El trasplante representa uno de los mayores avances de la medicina moderna, pero no finaliza en el acto quirúrgico. La persona trasplantada necesita educación sanitaria, vigilancia clínica, control de la medicación inmunosupresora, prevención de infecciones, promoción de hábitos saludables, apoyo emocional y seguimiento continuado.
En todos estos ámbitos, la enfermería tiene un papel decisivo. Las enfermeras y enfermeros acompañan a la persona trasplantada y a su familia en un proceso que combina complejidad clínica, adaptación personal y cambios importantes en la vida cotidiana. Su labor contribuye a mejorar la adherencia terapéutica, detectar signos de alarma, prevenir complicaciones y favorecer la autonomía del paciente.
El Colegio quiere reconocer también el valor de las familias donantes, cuya generosidad permite que muchas personas puedan recuperar tiempo, esperanza y calidad de vida. Sin donación no hay trasplante, y sin cuidados continuados no hay recuperación plena.

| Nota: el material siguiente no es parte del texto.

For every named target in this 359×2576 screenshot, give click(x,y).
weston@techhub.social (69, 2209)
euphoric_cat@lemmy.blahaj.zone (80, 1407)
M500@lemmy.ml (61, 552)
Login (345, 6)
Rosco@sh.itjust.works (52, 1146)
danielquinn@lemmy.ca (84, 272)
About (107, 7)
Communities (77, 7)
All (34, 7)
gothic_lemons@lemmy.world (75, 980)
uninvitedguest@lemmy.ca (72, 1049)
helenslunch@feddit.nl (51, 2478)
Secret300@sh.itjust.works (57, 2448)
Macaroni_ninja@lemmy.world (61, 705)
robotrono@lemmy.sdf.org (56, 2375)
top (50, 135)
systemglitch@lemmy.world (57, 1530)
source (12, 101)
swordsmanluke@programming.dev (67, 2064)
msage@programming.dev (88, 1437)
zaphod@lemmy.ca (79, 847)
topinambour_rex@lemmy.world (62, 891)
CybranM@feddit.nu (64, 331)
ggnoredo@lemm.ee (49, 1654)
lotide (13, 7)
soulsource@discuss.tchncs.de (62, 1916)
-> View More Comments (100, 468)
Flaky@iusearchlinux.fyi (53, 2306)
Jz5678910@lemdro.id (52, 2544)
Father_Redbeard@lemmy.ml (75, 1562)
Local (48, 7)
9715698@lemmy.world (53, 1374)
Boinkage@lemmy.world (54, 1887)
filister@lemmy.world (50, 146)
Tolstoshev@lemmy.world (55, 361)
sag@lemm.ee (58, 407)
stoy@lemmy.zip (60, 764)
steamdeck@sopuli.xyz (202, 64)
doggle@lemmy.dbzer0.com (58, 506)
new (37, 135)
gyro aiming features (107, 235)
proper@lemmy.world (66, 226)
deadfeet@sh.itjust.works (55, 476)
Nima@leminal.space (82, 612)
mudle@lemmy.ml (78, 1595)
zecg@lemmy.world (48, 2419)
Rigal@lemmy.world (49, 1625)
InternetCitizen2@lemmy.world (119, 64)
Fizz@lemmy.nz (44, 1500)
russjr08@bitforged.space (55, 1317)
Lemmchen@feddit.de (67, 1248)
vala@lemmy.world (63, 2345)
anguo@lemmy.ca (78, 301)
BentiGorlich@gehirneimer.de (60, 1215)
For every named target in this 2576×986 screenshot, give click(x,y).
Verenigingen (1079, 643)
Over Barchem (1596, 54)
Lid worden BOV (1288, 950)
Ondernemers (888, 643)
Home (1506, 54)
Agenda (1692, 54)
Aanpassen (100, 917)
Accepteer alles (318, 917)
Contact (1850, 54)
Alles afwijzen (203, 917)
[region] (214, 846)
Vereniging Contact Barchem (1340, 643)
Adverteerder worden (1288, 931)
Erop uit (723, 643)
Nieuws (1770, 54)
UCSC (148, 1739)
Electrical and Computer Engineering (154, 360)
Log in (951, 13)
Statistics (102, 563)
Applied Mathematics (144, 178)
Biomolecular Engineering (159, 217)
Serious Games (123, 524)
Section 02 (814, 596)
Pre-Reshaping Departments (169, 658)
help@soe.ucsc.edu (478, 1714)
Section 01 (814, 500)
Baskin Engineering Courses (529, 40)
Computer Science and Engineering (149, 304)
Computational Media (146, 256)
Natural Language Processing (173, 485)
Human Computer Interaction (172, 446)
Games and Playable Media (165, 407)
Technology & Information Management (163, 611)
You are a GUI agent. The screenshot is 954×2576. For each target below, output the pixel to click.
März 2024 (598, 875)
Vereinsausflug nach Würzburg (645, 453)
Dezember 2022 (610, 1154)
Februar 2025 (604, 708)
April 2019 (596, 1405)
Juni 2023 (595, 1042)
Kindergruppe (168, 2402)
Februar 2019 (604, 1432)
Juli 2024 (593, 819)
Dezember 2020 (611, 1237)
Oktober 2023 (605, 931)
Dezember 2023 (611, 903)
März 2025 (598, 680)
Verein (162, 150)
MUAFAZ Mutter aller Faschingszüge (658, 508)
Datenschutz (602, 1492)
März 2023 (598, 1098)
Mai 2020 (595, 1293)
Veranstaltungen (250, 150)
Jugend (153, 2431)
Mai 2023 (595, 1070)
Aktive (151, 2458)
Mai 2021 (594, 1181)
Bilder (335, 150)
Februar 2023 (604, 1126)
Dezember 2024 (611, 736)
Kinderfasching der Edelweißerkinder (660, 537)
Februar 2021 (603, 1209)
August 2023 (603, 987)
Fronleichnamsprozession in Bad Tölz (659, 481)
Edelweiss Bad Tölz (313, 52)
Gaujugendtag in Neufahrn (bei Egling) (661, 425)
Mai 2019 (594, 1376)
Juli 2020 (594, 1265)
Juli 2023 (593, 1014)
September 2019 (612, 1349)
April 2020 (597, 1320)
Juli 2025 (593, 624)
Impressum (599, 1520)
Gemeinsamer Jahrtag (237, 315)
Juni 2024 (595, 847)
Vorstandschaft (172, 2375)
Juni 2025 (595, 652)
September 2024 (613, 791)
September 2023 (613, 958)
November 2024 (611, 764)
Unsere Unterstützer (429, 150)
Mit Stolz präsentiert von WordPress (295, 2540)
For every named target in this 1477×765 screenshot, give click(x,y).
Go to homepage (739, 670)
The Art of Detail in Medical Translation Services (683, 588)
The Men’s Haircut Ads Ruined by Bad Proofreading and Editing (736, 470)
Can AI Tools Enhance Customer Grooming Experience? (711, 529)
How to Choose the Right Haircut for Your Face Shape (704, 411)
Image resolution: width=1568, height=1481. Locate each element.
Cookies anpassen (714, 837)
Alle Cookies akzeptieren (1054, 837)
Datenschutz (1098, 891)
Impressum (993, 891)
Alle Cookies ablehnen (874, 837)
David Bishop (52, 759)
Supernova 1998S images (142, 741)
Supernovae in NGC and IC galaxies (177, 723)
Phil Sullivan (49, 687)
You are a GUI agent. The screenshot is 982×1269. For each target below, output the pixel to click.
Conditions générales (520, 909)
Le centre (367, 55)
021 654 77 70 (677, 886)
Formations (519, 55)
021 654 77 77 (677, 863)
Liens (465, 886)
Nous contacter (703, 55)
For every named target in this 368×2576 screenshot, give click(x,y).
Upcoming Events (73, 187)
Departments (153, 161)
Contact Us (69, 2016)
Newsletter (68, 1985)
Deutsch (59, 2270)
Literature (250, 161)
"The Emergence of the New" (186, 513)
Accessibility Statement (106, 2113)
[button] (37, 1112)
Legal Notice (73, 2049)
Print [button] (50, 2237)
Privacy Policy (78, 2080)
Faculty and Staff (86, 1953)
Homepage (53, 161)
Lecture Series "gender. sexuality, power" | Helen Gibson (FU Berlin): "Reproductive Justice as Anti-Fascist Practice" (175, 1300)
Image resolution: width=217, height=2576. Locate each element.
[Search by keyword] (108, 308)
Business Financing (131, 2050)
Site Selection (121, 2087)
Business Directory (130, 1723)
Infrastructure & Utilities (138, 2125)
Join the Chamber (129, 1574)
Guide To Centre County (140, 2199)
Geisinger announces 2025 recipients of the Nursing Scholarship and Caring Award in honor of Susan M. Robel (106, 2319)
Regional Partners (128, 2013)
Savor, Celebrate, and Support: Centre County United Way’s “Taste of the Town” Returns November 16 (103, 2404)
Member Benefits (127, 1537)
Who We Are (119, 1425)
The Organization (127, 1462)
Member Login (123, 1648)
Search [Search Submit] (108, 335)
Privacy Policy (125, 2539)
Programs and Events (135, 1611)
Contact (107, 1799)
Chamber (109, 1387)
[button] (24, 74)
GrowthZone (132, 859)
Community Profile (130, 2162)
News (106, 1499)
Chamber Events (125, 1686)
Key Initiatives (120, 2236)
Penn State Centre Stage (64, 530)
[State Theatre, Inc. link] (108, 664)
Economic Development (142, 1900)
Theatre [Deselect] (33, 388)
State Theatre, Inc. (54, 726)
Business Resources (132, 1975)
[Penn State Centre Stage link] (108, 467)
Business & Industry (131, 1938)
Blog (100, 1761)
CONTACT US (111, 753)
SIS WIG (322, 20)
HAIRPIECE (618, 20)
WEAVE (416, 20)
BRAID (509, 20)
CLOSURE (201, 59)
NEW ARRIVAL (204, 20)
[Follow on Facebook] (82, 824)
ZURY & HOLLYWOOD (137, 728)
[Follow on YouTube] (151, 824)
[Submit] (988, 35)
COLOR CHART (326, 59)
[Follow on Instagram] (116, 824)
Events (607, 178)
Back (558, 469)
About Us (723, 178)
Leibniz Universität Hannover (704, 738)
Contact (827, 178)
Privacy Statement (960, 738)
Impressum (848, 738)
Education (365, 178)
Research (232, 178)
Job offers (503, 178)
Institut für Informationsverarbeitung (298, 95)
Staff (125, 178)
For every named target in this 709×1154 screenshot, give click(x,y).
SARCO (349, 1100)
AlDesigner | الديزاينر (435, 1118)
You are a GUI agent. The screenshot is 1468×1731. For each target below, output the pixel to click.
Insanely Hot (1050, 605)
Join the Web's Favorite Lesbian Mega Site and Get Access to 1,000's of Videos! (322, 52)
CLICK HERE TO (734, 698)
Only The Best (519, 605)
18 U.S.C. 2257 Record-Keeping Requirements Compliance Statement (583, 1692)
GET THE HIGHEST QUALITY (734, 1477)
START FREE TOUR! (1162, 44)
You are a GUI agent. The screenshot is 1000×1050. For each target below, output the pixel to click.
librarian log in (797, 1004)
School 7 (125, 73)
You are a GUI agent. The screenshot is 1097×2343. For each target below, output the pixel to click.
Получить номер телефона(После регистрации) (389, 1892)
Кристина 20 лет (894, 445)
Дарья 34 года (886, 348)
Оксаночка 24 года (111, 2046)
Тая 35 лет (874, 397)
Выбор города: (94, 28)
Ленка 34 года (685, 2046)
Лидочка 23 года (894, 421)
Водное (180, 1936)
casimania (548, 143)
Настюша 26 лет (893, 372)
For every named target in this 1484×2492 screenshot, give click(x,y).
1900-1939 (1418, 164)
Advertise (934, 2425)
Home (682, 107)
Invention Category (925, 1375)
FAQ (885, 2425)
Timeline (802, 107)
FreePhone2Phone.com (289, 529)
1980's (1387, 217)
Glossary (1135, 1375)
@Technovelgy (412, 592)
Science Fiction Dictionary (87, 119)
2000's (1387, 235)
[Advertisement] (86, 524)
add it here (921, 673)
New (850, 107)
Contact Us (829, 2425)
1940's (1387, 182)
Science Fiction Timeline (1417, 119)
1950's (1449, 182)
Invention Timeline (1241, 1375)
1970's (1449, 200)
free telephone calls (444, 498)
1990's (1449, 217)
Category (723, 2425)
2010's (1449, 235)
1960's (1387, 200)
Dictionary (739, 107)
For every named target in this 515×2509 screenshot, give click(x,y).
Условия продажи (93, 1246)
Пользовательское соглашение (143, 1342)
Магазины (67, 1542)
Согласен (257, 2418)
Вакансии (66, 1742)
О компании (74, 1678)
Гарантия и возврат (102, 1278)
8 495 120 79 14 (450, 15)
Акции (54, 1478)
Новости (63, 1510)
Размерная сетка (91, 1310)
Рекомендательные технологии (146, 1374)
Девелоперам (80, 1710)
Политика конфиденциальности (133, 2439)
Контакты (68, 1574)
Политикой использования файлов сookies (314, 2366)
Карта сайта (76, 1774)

Desde El Colegio de Enfermeros y Enfermeras de Santa Cruz de Tenerife se reivindica la necesidad de seguir fortaleciendo los programas de donación y trasplante, así como de garantizar recursos suficientes para el seguimiento y cuidado de las personas trasplantadas.
Cada paciente trasplantado recuerda que la solidaridad salva vidas y que los cuidados sostienen esa nueva oportunidad.